Currency | Jurisdiction | M0 | M1 | Dollar Value |
Bitcoin | Global | N/A | 19M $BTC | $2.0T |
U.S Dollar | U.S | $3T | $18T | $21T |
Money is the value of currency available in the economy, either as hard currency (paper) or digitally (a bank deposit, e.g.). Economists call the paper money M0, while digital money is called M1 (more information at the Federal Reserve website).
Bitcoin is natively digital, so M0 doesn’t exist, though it is possible to print your own bitcoin paper, but this is not common (see below).
U.S. dollars are actually mostly digital today, with only about $3T of hard currency out in the economy.

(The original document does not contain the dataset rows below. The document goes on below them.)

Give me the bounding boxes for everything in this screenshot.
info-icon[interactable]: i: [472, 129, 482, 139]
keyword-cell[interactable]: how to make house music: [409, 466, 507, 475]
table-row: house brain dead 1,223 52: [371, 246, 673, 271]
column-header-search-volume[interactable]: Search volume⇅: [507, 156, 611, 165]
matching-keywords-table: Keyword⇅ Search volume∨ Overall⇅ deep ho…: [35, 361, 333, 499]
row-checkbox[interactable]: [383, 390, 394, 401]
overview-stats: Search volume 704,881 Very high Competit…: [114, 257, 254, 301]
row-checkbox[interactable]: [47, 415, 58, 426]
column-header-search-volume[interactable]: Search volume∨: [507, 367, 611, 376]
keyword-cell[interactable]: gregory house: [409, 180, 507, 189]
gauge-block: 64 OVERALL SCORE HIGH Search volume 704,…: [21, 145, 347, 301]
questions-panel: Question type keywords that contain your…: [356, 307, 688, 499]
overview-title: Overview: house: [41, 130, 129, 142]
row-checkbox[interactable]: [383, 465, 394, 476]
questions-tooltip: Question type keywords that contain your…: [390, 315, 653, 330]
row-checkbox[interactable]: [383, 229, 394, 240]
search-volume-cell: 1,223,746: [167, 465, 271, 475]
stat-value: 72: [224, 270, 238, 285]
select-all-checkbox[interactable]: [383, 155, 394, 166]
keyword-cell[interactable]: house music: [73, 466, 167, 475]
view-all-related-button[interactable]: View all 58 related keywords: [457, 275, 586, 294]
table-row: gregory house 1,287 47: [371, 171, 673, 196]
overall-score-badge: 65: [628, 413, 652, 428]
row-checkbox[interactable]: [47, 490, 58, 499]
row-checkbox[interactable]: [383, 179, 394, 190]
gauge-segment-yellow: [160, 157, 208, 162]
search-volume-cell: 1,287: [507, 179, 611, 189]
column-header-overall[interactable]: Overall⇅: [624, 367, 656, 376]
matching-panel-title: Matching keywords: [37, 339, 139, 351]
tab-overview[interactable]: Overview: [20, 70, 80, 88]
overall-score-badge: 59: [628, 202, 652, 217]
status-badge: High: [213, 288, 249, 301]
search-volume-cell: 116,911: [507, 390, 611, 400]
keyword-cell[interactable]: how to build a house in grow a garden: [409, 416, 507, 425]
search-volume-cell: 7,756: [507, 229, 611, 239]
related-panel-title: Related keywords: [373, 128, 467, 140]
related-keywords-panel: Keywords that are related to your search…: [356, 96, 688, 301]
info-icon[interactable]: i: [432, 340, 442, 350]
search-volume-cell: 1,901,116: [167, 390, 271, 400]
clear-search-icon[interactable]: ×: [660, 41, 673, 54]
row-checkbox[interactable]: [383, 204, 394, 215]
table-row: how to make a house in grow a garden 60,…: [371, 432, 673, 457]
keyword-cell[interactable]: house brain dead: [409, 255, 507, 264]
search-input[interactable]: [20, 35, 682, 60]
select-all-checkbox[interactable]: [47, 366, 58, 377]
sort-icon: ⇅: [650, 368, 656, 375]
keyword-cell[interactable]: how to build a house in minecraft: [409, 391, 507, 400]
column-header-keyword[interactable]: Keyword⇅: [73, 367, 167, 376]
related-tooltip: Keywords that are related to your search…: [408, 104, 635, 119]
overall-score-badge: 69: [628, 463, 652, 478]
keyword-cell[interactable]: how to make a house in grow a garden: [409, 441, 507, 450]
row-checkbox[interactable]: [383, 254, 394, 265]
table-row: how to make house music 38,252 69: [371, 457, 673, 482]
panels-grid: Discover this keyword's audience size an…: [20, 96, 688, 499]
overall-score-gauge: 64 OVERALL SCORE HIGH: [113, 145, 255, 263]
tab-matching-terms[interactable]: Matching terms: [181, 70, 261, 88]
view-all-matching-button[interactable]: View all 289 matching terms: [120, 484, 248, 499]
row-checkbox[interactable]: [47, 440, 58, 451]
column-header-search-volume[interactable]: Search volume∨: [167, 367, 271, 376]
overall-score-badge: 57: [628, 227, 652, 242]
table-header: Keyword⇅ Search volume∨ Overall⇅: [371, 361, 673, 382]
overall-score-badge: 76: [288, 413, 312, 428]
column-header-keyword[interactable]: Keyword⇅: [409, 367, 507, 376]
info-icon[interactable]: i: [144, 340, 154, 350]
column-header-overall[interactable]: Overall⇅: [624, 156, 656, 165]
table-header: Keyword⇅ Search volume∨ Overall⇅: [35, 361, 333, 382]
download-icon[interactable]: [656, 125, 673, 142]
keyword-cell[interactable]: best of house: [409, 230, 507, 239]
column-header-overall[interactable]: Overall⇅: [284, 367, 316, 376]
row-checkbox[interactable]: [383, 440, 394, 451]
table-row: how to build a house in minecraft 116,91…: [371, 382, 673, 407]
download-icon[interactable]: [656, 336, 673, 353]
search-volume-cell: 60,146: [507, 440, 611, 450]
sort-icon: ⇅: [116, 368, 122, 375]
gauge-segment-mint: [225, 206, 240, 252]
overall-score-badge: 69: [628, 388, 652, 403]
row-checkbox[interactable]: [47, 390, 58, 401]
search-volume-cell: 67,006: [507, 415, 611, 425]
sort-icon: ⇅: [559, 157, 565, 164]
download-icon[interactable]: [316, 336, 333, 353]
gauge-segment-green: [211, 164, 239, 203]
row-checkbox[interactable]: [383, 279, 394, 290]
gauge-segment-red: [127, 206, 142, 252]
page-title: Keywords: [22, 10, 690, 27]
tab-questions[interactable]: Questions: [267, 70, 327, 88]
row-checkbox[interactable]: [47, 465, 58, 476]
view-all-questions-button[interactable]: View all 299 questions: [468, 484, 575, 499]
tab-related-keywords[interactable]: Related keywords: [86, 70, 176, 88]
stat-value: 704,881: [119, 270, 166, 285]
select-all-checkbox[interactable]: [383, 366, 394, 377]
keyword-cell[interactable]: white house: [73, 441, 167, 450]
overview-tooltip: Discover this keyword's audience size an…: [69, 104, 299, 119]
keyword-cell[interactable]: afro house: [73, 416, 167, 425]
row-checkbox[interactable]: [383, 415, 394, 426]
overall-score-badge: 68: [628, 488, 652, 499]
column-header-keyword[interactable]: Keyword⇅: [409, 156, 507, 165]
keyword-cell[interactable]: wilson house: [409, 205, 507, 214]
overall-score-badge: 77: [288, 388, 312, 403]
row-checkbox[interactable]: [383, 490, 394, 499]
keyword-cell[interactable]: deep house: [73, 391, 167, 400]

The U.S. dollar is issued and valid within the U.S. The U.S dollar has been used as a global reserve currency for decades, so dollars are often accepted and used outside the U.S.
Bitcoin is natively digital and global. The computer network that manages Bitcoin is spread all over the world.
As of this writing, the 19 million Bitcoin available is worth over $2 Trillion U.S. dollars.
Bitcoin is a Currency
Bitcoin is a currency.
Currency | Unit | Smallest Denomination | Total Units |
U.S Dollar | Dollar | $0.01 | 100 pennies |
Bitcoin | BTC | 1 Satoshi | 100 million Satoshi |
Bitcoins are denominated into Satoshi. There are 100 million Satoshi per Bitcoin. Similarly, there are 100 pennies per dollar.
As a practical matter U.S dollars are easier to work with. For example, you could buy a pizza for $14. If you wanted to buy the same pizza with Bitcoin, it would be about 13,500 Satoshi.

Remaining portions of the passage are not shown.